Single by Prince Royce

from the album Llamada Perdida
- Language: Spanish
- English title: "Again"
- Released: December 8, 2022
- Genre: Bachata
- Length: 3:41
- Label: Sony Latin & Smiling Prince Music Inc
- Songwriter: Geoffrey Rojas;

Prince Royce singles chronology
| "Si Te Preguntan..." (2022) | "Otra Vez" (2022) | "Le Doy 20 Mil" (2023) |

Music video
- "Otra Vez" on YouTube

= Otra Vez (Prince Royce song) =

"Otra Vez" is a song by American singer Prince Royce. The song was released on December 8, 2022 through Sony Latin & Smiling Prince Music Inc. It is the fourth single for his seventh studio album, Llamada Perdida.
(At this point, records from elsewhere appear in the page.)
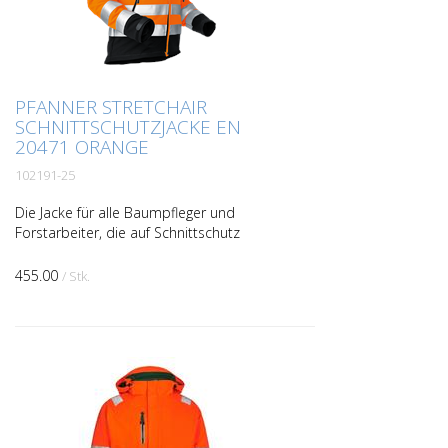
PFANNER STRETCHAIR
SCHNITTSCHUTZJACKE EN
20471 ORANGE
102191-25
Die Jacke für alle Baumpfleger und
Forstarbeiter, die auf Schnittschutz
(Klasse 1) im gesamten vorderen Bereich
inkl. Arme und Kragen nicht verzichten
455.00
/ Stk.
wollen.Die Schnitts...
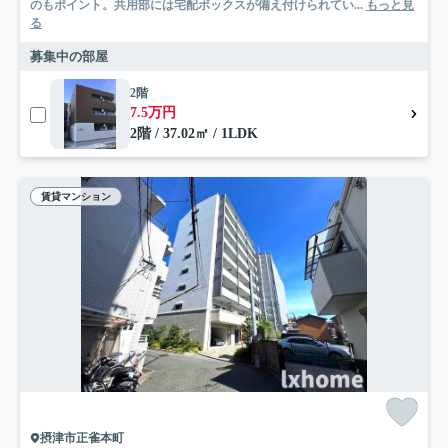
のもポイント。共用部には宅配ボックスが備え付けられてい...
もっと見
る
募集中の部屋
2階
7.5万円
2階 / 37.02㎡ / 1LDK
賃貸マンション
摂津市正雀本町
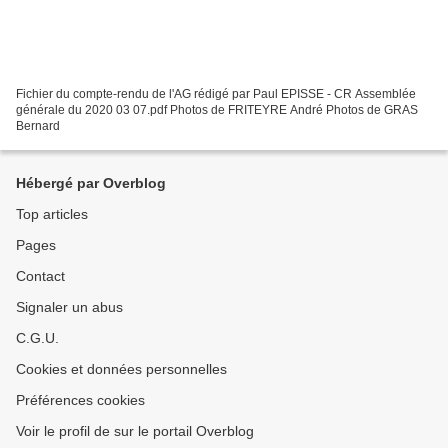
Fichier du compte-rendu de l'AG rédigé par Paul EPISSE - CR Assemblée
générale du 2020 03 07.pdf Photos de FRITEYRE André Photos de GRAS
Bernard
Hébergé par Overblog
Top articles
Pages
Contact
Signaler un abus
C.G.U.
Cookies et données personnelles
Préférences cookies
Voir le profil de sur le portail Overblog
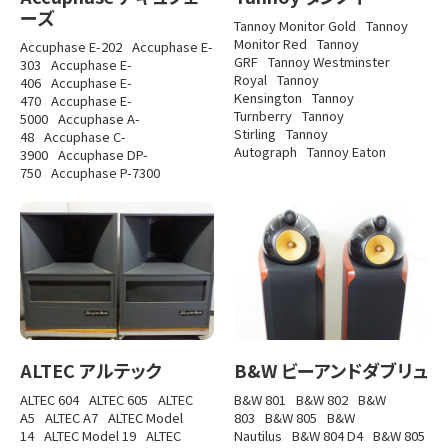
ーズ
Tannoy Monitor Gold
Tannoy
Monitor Red
Tannoy
Accuphase E-202
Accuphase E-
GRF
Tannoy Westminster
303
Accuphase E-
Royal
Tannoy
406
Accuphase E-
Kensington
Tannoy
470
Accuphase E-
Turnberry
Tannoy
5000
Accuphase A-
Stirling
Tannoy
48
Accuphase C-
Autograph
Tannoy Eaton
3900
Accuphase DP-
750
Accuphase P-7300
ALTEC アルテック
B&W ビーアンドダブリュ
ALTEC 604
ALTEC 605
ALTEC
B&W 801
B&W 802
B&W
A5
ALTEC A7
ALTEC Model
803
B&W 805
B&W
14
ALTEC Model 19
ALTEC
Nautilus
B&W 804 D4
B&W 805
The music video was released on the same day.

==Charts==

| Chart (2022–2023) | Peak position |
|---|---|
| Dominican Republic Bachata (Monitor Latino) | 1 |
| Dominican Republic General (Monitor Latino) | 2 |
| US Latin Airplay (Billboard) | 26 |
| US Tropical Airplay (Billboard) | 6 |

==Certifications==

| Region | Certification | Certified units/sales |
| United States (RIAA) | Gold (Latin) | 30,000^{‡} |
^{‡} Sales+streaming figures based on certification alone.